MagratLancre · 15/02/2022 15:13
@inthemane great description!
@asdmum2 I know, doesn't everyone do it is my thought too, but apparently not, which blew my mind! I hide too! Worst is when I see people out of context, like colleagues on a weekend around town, and I feel squeamish about it for ages after!
Percie · 15/02/2022 15:22
It was only at diagnosis that I understood what masking is and how much I've been doing it. I copy speech styles and phrases to match the situation/who I'm talking to. My behaviour/speech are based on decision trees - when I run out of decision tree is when I either stop talking completely or say anything, no matter how incorrect for the situation, in order to follow the 'keep the conversation going' directive.

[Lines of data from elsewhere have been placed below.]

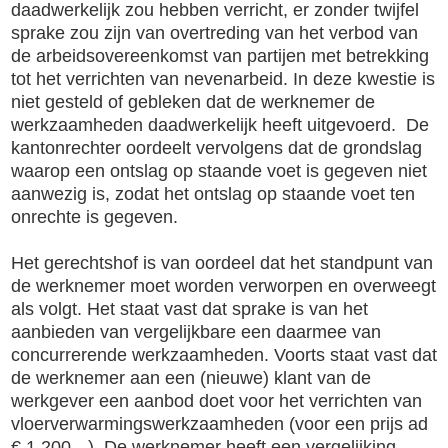
daadwerkelijk zou hebben verricht, er zonder twijfel
sprake zou zijn van overtreding van het verbod van
de arbeidsovereenkomst van partijen met betrekking
tot het verrichten van nevenarbeid. In deze kwestie is
niet gesteld of gebleken dat de werknemer de
werkzaamheden daadwerkelijk heeft uitgevoerd. De
kantonrechter oordeelt vervolgens dat de grondslag
waarop een ontslag op staande voet is gegeven niet
aanwezig is, zodat het ontslag op staande voet ten
onrechte is gegeven.
Het gerechtshof is van oordeel dat het standpunt van
de werknemer moet worden verworpen en overweegt
als volgt. Het staat vast dat sprake is van het
aanbieden van vergelijkbare een daarmee van
concurrerende werkzaamheden. Voorts staat vast dat
de werknemer aan een (nieuwe) klant van de
werkgever een aanbod doet voor het verrichten van
vloerverwarmingswerkzaamheden (voor een prijs ad
€ 1.200,--). De werknemer heeft een vergelijking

In recent years I've found masking really hard but didn't understand why I couldn't just do normal things right. In work meetings I've had to ask my (thankfully supportive) team to stop looking at me when we were discussing a problem we needed to solve. They've also removed a poster from the office because it was illogical (five spheres linked by a circle but that were numbered 1, 2, 3, 5, 4 because the graphic designer decided to change the order at the bottom of the circle) and distracted me for days.
The less I am able to mask the more DP feels that I've been unconsciously deceitful, but if you don't know that what you're doing isn't normal/don't know everyone else doesn't think the same way, how can that be deceitful? It's a real struggle to articulate all this.